Le jugement des autres

Je ne sais pas pour vous, mais moi j’ai souvent l’impression de me retrouver au même point que lorsque mes enfants étaient petits, mais cette fois-ci avec mes chiens. Je m’explique :

En effet, lorsque mes enfants étaient petits et n’avaient pas un comportement “socialement” acceptable (pleuraient trop fort, criaient, couraient où ils ne le fallaient pas, touchaient à ce qu’il ne fallait pas), il me semblait que peu importe comment je réagissais, le regard des autres sur moi était toujours lourd de reproches. Où je n’étais pas assez sévère, où je l’étais trop… J’avais souvent le foutu sentiment de ne jamais faire la bonne chose. Et j’étais si jeune à l’époque, je voulais tellement faire la bonne chose, être une bonne maman, la meilleure si je pouvais…

Et souvent avec mes chiens, surtout avec ma petite Keena qui réagit parfois plus fort en société, je ressens encore le même regard sur mes agissements. Par contre, étant beaucoup plus sûre de moi maintenant et de mes techniques d’éducation, je suis beaucoup moins affectée par ce jugement. L’important pour moi aujourd’hui, n’est plus le paraître, mais plutôt le respect et le bien-être de ma petite chienne et l’entretien de notre profonde relation de confiance.

Mais, je m’interroge quand même à savoir ce qui pousse tellement les gens à juger la façon de faire des autres, surtout lorsque ceux-ci utilisent des méthodes dites plus douces. J’ai en effet de la difficulté à comprendre qu’on puisse reprocher aux gens de ne pas être assez dur, de prôner la rudesse, la domination, l’écrasement de l’autre à notre propre volonté… Le grand mec qui dit : “Ben moi, j’te jure que j’le casserais ton chien.”

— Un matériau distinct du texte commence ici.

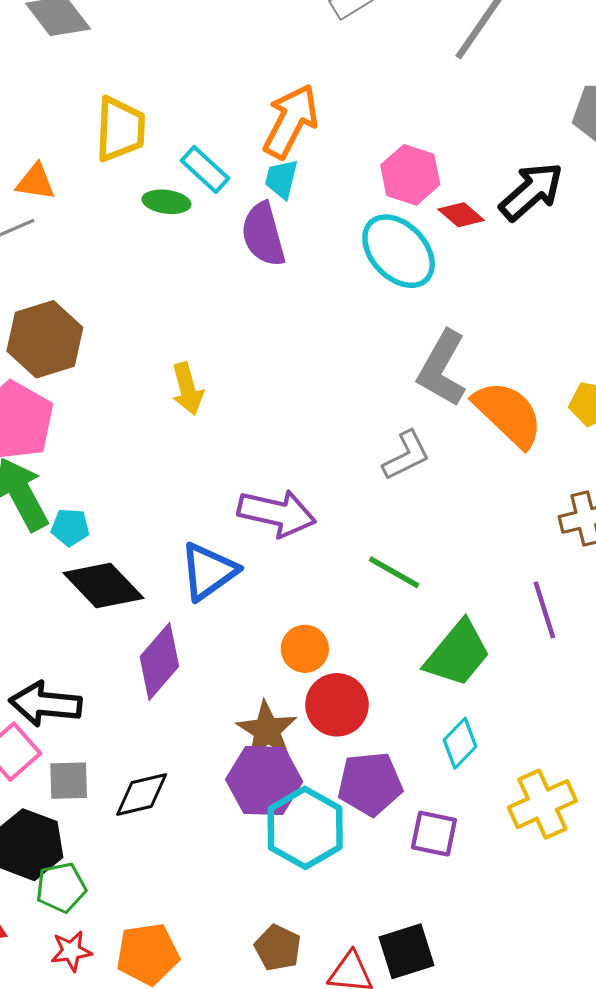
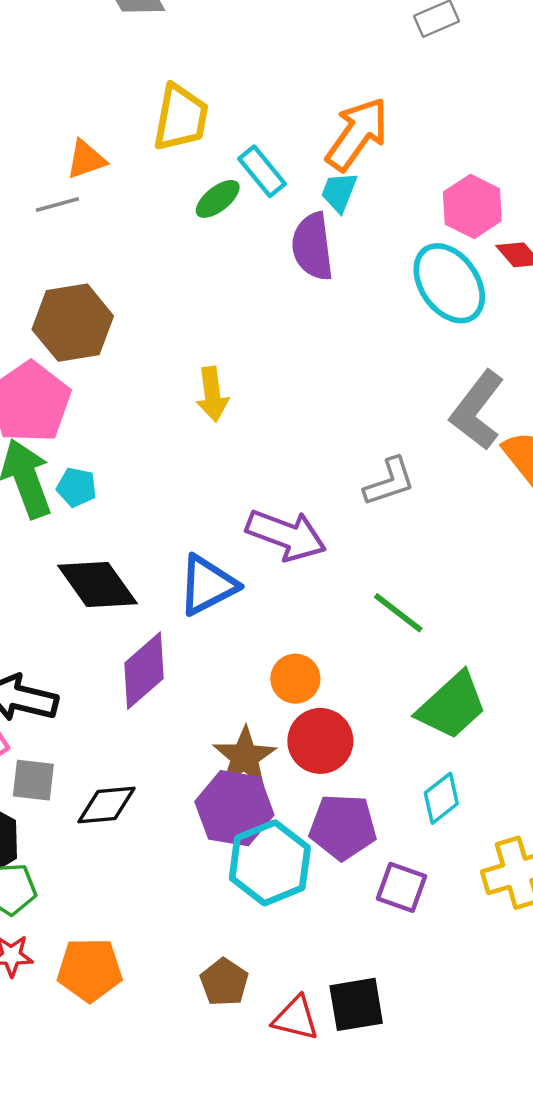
orange triangle: (36, 182) -> (86, 160), turned -36
green ellipse: (166, 202) -> (218, 199), turned -54
gray L-shape: (406, 455) -> (389, 482), moved
cyan pentagon: (70, 527) -> (77, 487), moved

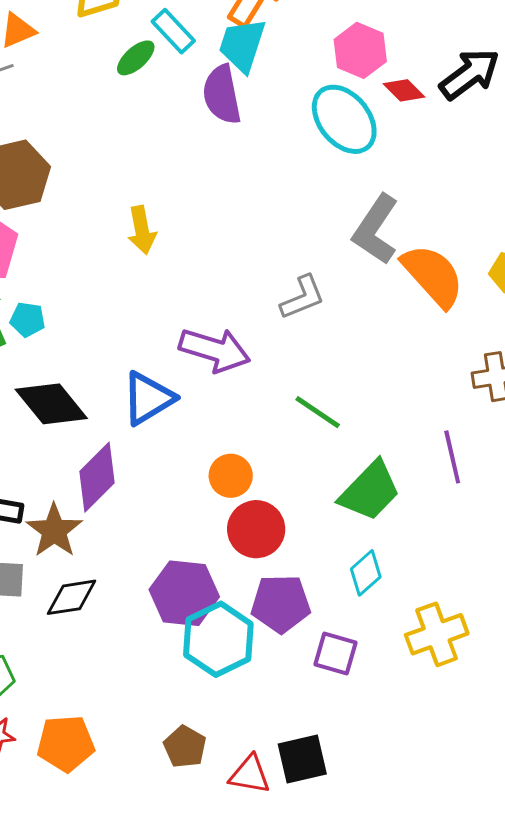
cyan trapezoid: (339, 192) -> (242, 45), size x1.5
brown star: (245, 757) -> (54, 531), moved

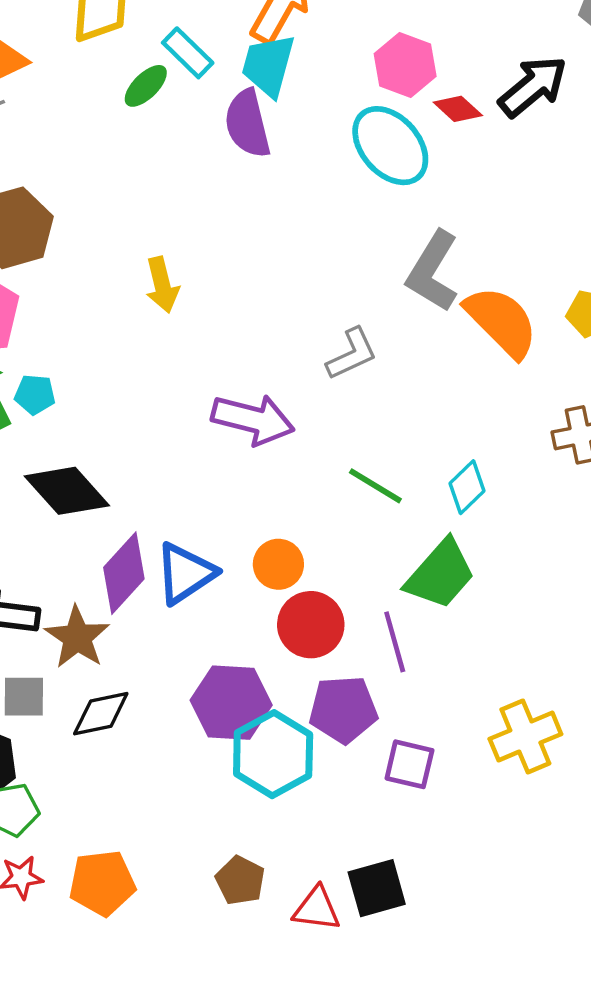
blue triangle: (148, 398) -> (185, 573), moved
purple line: (452, 457) -> (395, 642), moved
cyan diamond: (366, 573) -> (467, 487), moved

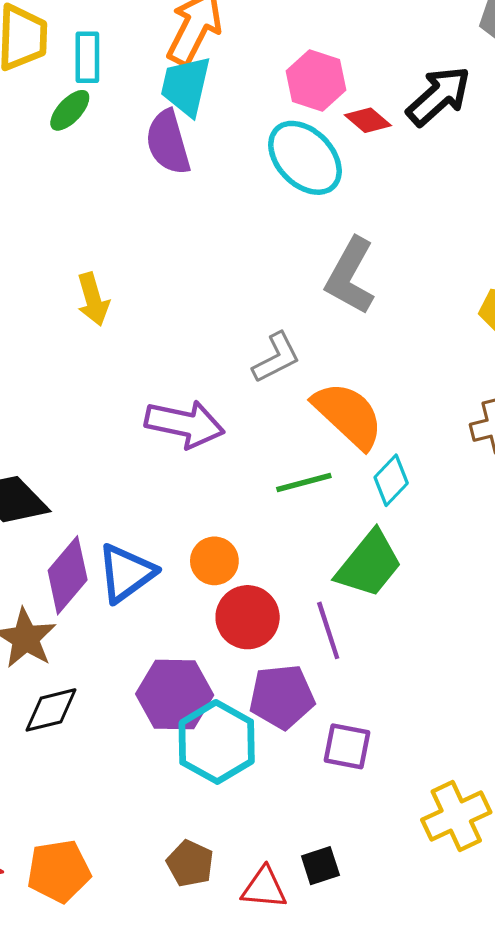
cyan rectangle: (188, 53) -> (87, 57), moved, turned 48
orange semicircle: (501, 322) -> (348, 415), moved
green line: (375, 486) -> (304, 482), turned -44
yellow cross: (525, 736) -> (456, 816), moved
black square: (377, 888) -> (320, 866), size x0.7

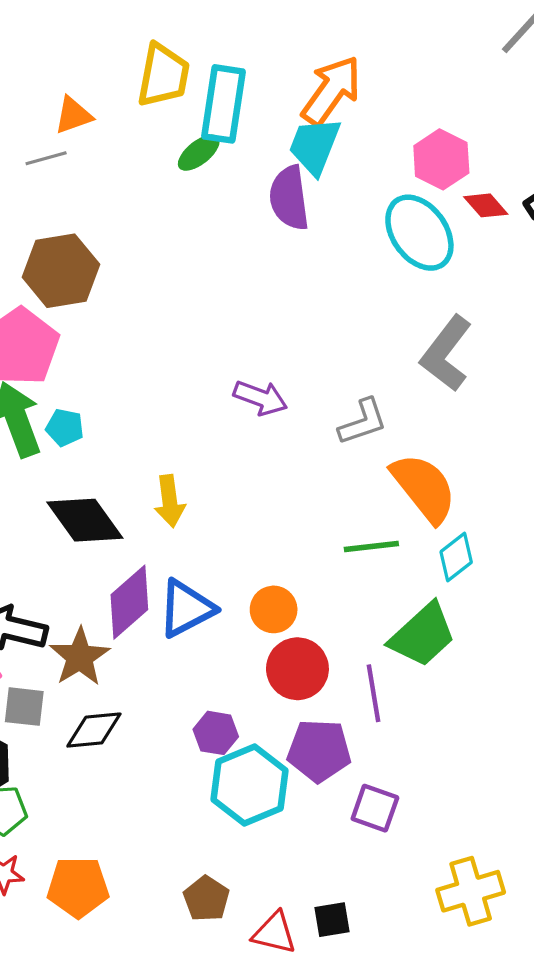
cyan rectangle: (87, 57) -> (223, 104), size x1.5
yellow arrow: (93, 299) -> (170, 501), moved
purple arrow: (185, 424) -> (260, 398), moved, size x0.7
purple hexagon: (175, 694) -> (216, 733), size x0.6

“Le casser”. Drôle d’expression quand même, alors que quand j’étais petite on m’a souvent répété que : ce n’était pas gentil de casser ses jouets. Et il m’a toujours semblé que “casser” avec son chum ou se “casser” la tête c’était négatif… Comment peut-on donc vouloir “casser” un être vivant?? Comment peut-on vouloir soumettre un être à son seul vouloir et pouvoir?

Et pourtant, c’est ainsi. La majorité des gens au Québec croient encore aux méthodes traditionnelles qui demandent à ce qu’on domine et qu’on punisse le chien au lieu de lui enseigner les bons comportements, qu’on lui impose tous nos choix et qu’on lui laisse peu ou pas de place à l’initiave.

Malheureusement, encore aujourd’hui il est mieux vu d’être dur et dominant que d’être compréhensif, tolérant et bon leader… Pourquoi? je ne sais pas, je ne comprends pas… et vous?